What the task asks
Every line in the entries that holds the word "collapse" counts toward the answer, which should be a single number.

Entries shown

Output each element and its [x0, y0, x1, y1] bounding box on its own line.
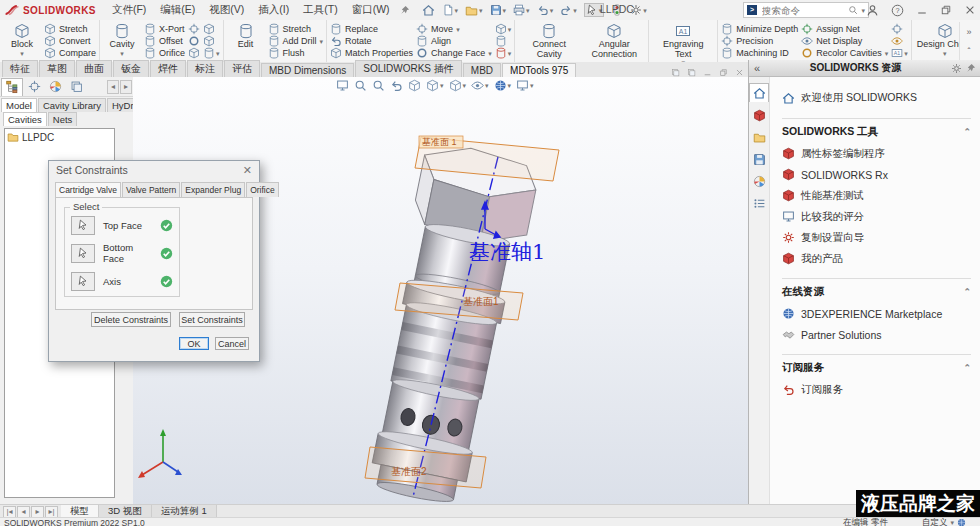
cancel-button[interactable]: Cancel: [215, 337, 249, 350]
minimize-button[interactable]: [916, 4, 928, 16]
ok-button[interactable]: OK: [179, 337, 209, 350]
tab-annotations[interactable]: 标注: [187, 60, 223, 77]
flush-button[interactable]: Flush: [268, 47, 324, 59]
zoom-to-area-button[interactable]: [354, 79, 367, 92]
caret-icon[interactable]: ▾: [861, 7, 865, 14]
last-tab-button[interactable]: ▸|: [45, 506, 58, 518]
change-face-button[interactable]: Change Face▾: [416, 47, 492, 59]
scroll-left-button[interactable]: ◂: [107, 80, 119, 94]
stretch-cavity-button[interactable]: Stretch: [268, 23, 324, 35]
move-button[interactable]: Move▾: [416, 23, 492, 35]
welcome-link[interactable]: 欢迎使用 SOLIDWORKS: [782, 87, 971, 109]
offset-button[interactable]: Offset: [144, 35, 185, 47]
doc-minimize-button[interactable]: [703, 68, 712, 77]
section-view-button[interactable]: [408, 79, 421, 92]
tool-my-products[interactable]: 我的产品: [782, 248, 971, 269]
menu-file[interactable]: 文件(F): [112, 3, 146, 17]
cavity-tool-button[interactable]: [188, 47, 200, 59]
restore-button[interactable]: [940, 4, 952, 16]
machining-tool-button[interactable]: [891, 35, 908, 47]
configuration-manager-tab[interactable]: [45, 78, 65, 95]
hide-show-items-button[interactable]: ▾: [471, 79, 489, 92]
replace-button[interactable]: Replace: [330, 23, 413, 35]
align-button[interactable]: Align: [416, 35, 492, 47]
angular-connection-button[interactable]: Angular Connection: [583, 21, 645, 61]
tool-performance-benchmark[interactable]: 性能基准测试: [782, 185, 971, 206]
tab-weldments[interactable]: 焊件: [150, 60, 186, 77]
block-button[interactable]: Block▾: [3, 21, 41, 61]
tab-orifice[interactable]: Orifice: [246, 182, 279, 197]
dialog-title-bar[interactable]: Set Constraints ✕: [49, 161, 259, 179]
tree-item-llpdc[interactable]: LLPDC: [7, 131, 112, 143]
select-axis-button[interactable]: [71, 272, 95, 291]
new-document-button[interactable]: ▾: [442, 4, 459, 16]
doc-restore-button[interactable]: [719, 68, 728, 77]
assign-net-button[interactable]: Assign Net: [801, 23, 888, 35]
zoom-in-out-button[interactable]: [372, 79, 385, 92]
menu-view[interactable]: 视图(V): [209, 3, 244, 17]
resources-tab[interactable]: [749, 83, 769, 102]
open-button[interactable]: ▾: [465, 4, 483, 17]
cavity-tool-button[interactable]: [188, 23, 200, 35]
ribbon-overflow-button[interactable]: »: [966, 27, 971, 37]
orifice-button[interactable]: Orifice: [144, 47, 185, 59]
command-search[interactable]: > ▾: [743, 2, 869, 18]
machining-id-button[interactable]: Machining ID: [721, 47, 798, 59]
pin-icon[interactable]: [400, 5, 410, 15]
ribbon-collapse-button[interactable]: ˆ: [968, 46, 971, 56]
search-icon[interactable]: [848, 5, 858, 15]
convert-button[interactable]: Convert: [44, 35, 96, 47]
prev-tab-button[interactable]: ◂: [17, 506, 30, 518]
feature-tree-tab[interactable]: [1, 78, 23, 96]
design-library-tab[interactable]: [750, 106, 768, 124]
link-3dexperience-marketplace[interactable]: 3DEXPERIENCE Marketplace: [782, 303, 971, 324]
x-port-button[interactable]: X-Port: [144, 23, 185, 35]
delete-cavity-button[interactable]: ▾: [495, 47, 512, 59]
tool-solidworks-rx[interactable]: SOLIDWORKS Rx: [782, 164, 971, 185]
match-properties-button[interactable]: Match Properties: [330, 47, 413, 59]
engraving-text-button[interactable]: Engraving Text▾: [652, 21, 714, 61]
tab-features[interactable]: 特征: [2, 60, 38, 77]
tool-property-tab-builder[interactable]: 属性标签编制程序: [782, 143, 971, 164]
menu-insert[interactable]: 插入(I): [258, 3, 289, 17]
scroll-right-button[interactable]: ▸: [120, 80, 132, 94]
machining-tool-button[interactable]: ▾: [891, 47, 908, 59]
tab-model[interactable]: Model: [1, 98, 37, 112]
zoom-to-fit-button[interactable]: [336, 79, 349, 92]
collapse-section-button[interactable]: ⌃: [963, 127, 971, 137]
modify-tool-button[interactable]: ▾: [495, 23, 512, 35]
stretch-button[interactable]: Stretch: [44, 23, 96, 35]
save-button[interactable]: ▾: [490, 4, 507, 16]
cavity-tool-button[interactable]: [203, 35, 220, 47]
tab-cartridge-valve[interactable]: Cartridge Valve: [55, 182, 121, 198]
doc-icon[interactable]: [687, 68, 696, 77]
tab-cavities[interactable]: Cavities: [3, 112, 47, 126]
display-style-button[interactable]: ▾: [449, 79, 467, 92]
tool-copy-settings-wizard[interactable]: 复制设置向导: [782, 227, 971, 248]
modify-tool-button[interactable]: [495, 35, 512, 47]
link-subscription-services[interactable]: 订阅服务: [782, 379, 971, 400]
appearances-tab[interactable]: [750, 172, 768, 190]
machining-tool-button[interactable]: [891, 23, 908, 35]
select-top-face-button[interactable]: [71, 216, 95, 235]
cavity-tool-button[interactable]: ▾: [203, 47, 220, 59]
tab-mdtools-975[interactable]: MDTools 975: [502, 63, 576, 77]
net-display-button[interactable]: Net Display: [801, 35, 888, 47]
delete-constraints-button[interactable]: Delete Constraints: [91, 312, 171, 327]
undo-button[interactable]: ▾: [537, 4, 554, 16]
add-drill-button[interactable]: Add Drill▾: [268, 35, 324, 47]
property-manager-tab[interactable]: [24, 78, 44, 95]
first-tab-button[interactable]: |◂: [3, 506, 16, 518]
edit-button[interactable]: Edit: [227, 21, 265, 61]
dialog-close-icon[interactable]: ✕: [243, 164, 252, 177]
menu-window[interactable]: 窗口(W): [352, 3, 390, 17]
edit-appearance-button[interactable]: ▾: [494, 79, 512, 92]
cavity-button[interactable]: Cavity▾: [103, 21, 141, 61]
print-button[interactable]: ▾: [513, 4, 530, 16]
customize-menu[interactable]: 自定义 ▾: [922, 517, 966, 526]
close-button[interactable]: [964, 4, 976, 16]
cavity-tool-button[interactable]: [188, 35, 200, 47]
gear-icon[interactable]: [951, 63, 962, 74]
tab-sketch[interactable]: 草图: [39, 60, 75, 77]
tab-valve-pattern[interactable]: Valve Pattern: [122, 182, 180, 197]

...

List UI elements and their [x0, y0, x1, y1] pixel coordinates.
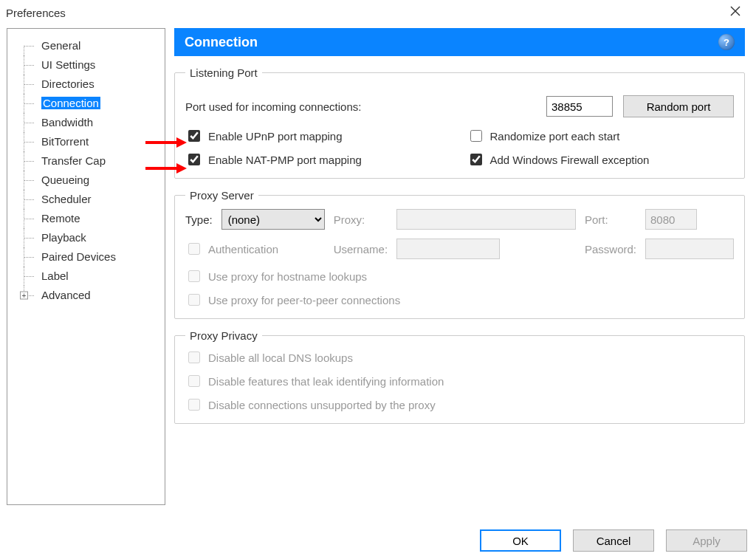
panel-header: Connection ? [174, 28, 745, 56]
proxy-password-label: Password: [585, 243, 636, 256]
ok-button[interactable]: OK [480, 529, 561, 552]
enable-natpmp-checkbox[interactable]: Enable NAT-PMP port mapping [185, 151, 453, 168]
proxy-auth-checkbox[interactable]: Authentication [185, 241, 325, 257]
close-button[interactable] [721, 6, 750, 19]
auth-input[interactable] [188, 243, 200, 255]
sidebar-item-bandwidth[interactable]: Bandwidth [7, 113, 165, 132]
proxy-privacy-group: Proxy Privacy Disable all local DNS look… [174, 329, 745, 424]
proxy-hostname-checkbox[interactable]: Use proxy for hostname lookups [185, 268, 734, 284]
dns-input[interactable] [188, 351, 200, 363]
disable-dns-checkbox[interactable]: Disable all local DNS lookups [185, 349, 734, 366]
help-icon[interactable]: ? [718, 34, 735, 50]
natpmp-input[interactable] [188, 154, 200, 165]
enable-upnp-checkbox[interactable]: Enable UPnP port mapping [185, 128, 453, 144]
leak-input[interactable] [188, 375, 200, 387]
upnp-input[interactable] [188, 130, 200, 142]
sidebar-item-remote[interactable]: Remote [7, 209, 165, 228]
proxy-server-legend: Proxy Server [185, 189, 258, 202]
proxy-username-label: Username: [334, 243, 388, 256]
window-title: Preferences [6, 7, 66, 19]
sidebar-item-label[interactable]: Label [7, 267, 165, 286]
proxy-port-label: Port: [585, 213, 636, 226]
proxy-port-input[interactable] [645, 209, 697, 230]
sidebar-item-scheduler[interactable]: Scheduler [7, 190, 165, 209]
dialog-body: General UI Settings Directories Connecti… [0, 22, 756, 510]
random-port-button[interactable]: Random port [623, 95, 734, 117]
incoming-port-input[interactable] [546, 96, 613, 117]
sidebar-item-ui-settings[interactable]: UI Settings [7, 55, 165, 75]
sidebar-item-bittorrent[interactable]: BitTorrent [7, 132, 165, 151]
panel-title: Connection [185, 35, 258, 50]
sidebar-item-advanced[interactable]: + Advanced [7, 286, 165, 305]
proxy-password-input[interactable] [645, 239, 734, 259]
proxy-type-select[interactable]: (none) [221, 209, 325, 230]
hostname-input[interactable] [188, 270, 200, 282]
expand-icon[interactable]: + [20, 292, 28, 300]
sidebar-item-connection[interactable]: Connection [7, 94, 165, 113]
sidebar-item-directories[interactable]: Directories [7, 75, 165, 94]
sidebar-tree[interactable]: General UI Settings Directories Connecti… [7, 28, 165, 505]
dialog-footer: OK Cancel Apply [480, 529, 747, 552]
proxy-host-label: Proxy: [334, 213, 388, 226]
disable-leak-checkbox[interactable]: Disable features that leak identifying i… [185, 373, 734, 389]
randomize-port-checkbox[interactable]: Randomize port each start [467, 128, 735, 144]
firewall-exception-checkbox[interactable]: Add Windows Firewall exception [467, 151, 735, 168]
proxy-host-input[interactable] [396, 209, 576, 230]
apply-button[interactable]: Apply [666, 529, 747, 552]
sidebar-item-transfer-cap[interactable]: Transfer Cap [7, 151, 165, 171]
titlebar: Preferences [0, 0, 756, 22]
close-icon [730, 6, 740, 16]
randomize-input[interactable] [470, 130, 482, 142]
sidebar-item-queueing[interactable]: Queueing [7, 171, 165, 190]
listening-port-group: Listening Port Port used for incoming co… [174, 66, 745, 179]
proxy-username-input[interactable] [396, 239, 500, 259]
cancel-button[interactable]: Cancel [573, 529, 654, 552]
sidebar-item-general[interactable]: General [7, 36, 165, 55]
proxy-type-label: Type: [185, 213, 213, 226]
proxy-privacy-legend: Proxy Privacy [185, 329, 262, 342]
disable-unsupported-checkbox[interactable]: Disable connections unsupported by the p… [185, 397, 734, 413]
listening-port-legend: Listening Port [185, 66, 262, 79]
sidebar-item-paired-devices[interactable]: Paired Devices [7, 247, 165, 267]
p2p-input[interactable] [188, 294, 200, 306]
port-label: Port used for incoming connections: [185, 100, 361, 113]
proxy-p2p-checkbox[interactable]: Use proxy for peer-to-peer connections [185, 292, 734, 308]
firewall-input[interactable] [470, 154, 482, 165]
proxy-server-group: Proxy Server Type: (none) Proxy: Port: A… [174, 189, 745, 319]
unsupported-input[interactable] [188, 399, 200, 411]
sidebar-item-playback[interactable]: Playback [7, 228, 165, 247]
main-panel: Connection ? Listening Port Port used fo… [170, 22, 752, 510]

Expected output
2